Both the CDC and the EMA did release some information about relative harm. At an April 23 virtual media event explaining the decision to resume using the J&J vaccine, CDC director Rochelle P. Walensky noted that every one million doses of J&J vaccine given to women ages 18 to 49 would prevent 650 hospitalizations and 12 deaths from COVID while possibly causing about seven cases of blood clots. The EMA has gone even further: it published a detailed (if somewhat daunting) set of infographics comparing such statistics for the AstraZeneca vaccine, breaking them down by age and by the prevalence of the coronavirus. For instance, in places with a high incidence of infection, a million doses of the vaccine given to adults in their 30s would prevent 81 hospitalizations for COVID and could involve 1.8 cases of clotting. For people in their 80s, the estimates were 1,239 prevented hospitalizations and 0.4 clotting cases.

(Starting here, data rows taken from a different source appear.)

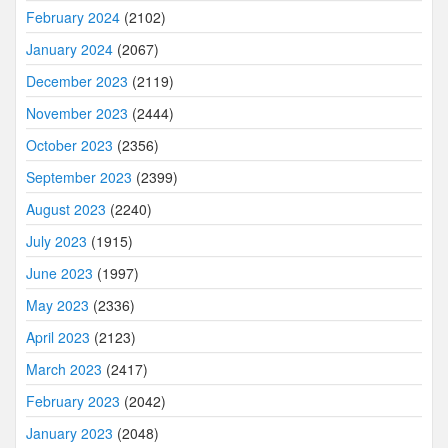
February 2024
(2102)
January 2024
(2067)
December 2023
(2119)
November 2023
(2444)
October 2023
(2356)
September 2023
(2399)
August 2023
(2240)
July 2023
(1915)
June 2023
(1997)
May 2023
(2336)
April 2023
(2123)
March 2023
(2417)
February 2023
(2042)
January 2023
(2048)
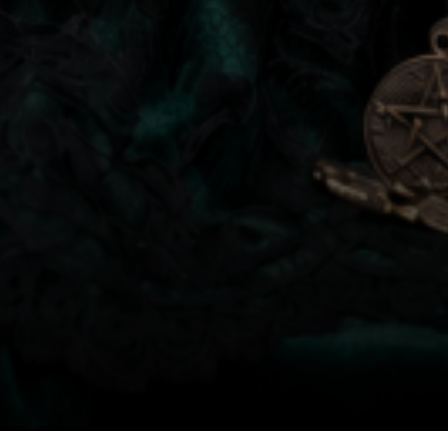
Regent Place, Birmingham, B1 3NJ, United
r,
Dublin 4, D04 W7K5.
locations. Please select your location to
e just for communications only - not
must email us so we can advise you per
EBEAUTY.CO.UK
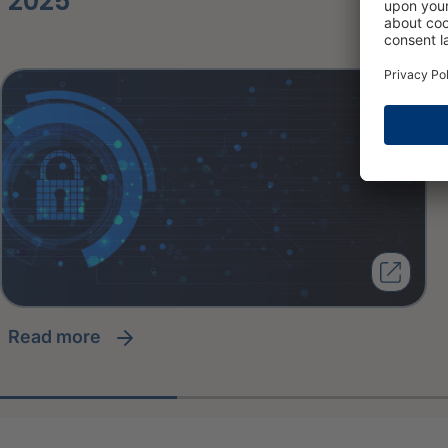
2025
read more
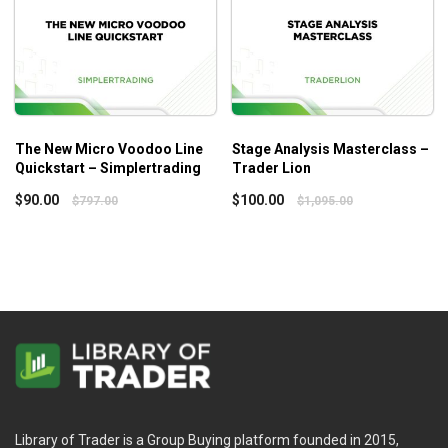
The New Micro Voodoo Line
Stage Analysis Masterclass –
Quickstart – Simplertrading
Trader Lion
$
90.00
$
100.00
$
797.00
$
1,095.00
Library of Trader is a Group Buying platform founded in 2015,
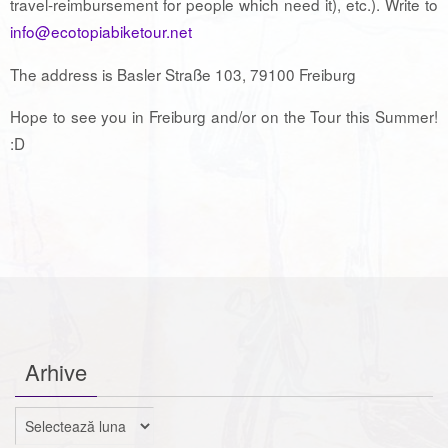
travel-reimbursement for people which need it), etc.). Write to
info@ecotopiabiketour.net
The address is Basler Straße 103, 79100 Freiburg
Hope to see you in Freiburg and/or on the Tour this Summer!
:D
Arhive
Arhive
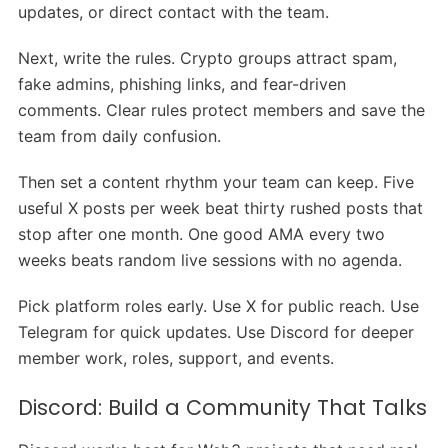
updates, or direct contact with the team.
Next, write the rules. Crypto groups attract spam,
fake admins, phishing links, and fear-driven
comments. Clear rules protect members and save the
team from daily confusion.
Then set a content rhythm your team can keep. Five
useful X posts per week beat thirty rushed posts that
stop after one month. One good AMA every two
weeks beats random live sessions with no agenda.
Pick platform roles early. Use X for public reach. Use
Telegram for quick updates. Use Discord for deeper
member work, roles, support, and events.
Discord: Build a Community That Talks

Can most people follow this kind of math? Gigerenzer’s work has shown that presenting information in simply written tabular form—what he and his associates call “fact boxes”—can help people more easily weigh risks against benefits for vaccines and other health interventions. Well-crafted infographics that visually demonstrate relative risk, such as those created by the Winton Center for Risk and Evidence Communication at the University of Cambridge, which were the models for the EMA’s charts, also help. In the longer term, Gigerenzer believes much more can be done to educate the public, beginning in childhood, in how to think about risk and probability. And he notes that there is another lesson that would go a long way toward helping people grasp what a one-in-a-million side effect signifies: we need to be taught that almost nothing comes without risk.

At the April 23 news conference, the CDC’s Walensky acknowledged the urgent need for good communication to help people assess vaccine benefits and risks. “We have to do extraordinary outreach to patients, to meet people where they’re at, to educate them,” she said.

The ultimate impact of the pauses and of the uneven messaging about the side effects remains to be seen. But there is reason to worry, says Heidi J. Larson, director of the Vaccine Confidence Project, a research organization that tracks global views of vaccines. In the weeks after European nations suspended use of the AstraZeneca vaccine, she says, “we saw a precipitous drop in vaccine confidence in Africa”—where that shot had been expected to become a mainstay. A Washington Post–ABC News poll, conducted during the J&J pause, suggests similar damage has been done in the U.S.: only 22 percent of unvaccinated Americans said they would be willing to take the J&J shot. Larson and others worry that confused and concerned people often turn to unreliable sources on vaccine safety. “If they’re not getting clear answers,” Larson says, “it just leaves the gate wide open for misinformation and disinformation. People fill that space with their own story line.”